I totally forgot when was the last time I read a non technical book (that is, prose). Right now I am enduring reading a non technical book about Ramanujan’s life (the Indian Mathematical prodigy/genius):
// __ The Man Who Knew Infinity: A Life of the Genius
Ramanujan, by Robert Kanigel
Paperback: 464 pages
Publisher: Washington Square Press; Media Tie-In edition (April 26, 2016)
Book, which I would have titled: “The Kid Who Saw Infinity”.
I learned about Ramanujan (Rah-MAH-noo-jnm) when I was in school. My interest in semiotics made me bounce onto him once again (via Jacques Hadamard’s “Psychology of Invention in the Mathematical Field” > Hardy’s “Mathematician’s Apology” …), this time with the disposition and time to learn more about him:
// __ PAW – Panda Art Works (52:15): Documentary on Math Genius Srinivasa Ramanujam
// __ Indian Diplomacy (50:43): SRINIVASA RAMANUJAN: The Mathematician & His Legacy
// __ shivaraj fathate (1:48:36): infinity Indian Mathematician Srinivasa Ramanujan
My main interest being eventually a consciousness study about the dynamics among authors, cultures and societies.
I am putting up with all the paternalistic (yet, very well philosophically, anthropologically, historically framed) cr@p in that book and I am not finished yet, but I wonder what the “explanation” will be for Ramanujan’s unfortunately early death due to health related reasons at 32.
I think it was Hardy’s mistake to charter his friend Neville with his quasi-kidnap to Britain even during WWI, which, as “hospital” as they were, Ramanujan never liked. OK, in those times there was no Internet and all those Royal fellows in Britain were taken aback by that “Indian clerk” no one had heard of and who hadn’t even finished his Bachelor’s and would shun basic school exams (which I find quite extreme, my only way to make sense of this is that Ramanujan didn’t want for anything to interfere between his Mathematics and “the voice of God”); yet, he was bringing the whole field of Mathematics to new and unsuspected heights.
I have lived in a foreign country not as a tourist or “missionary”, but pretending to be “a Roman while in Rome”. There are very true under currents and corollaries to the Biblical: “you are not a prophet in your land”. My predicative coda to that one liner is “because you will always be preaching to the choir of your own belief system”, so, you will never become the proverbial “Roman” as forcefully and illusively as you may try.

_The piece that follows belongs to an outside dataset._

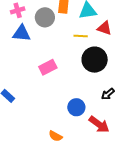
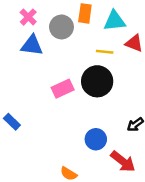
pink cross: (18, 10) -> (28, 17), turned -32
black circle: (95, 60) -> (97, 81), moved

It has been repeatedly insinuated in that book (my take) that Ramanujan was basically, somewhat violently cajoled not only by the British but also his own people, into exchanging the b#llsh!t of the Indian caste system (his Brahmin status) for the British (fellow of the Royal Society) one, but what they are not taking into consideration is that that was the kind of sh!t “he knew”, the kind of sh!t he was, the pillars underpinning his consciousness … that even though (especially Hardy would take that as some unbelievably preposterous nonsense) he could not understand when Ramanujan would tell him that he paid attention to, was lead by “the voice of God” … (as some sort of proof guiding him through the paths of his equations).
Britons seemed to have forgotten the kind of guy their most beloved Sir Isaac Newton was. Did he not only keep more extensive notes about all sorts of crazed ideas and topics other than “Natural Philosophy”, but, as a determined alchemist, almost fatally poison himself.

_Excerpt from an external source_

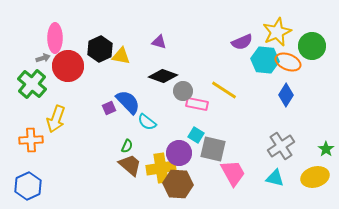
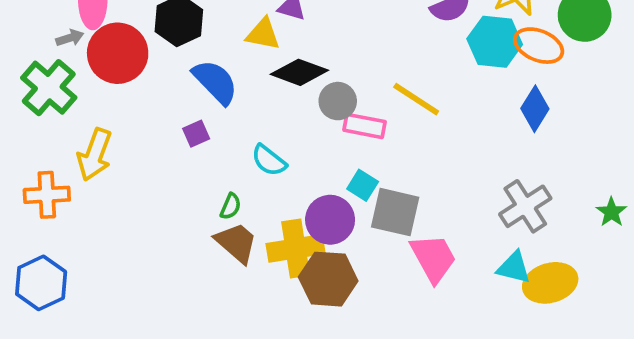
yellow triangle: (121, 56) -> (263, 34), moved
blue semicircle: (128, 102) -> (215, 82), moved
yellow ellipse: (315, 177) -> (550, 283), moved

// __ The Strange, Secret History of Isaac Newton’s Papers
I don’t think that author Robert Kanigel is trying to poke fun at the way Ramanujan would strut around in Western shoes …, I can’t help, but feeling viscerally offended, who the preposterous eff are we Westerners to try to “Westernize” him “for the greater good”, as a “‘white’ man burden” kind of thing … Why being “hospitable” to him? Why not just letting him -be-? In fact, letting him be in India, with possible short periods of time in Britain, probably Hardy visiting him there too, would be best for Mathematics, Western society, India, …
When I was in school in East Germany (one of the toughest Universities in Europe even by Western standards (one the 9’s)) I found once one of my friends crying like babies. I could not understand why. Some of my friends were brilliant in Math, but could not adjust to living in a foreign country, adjust to a mindset and ways of living that was very different to the Cuban one (even though both countries were Western and “communist”). Just trying to get used to not seeing the sun at times for a week, not smelling the sea and the long and very cold winters was not easy. On top of that the new language (new languages don’t bother me, only the ones I do articulate ;-)) and the chunk of expected University work one had to produce … would make seemingly tough people “cry like babies”.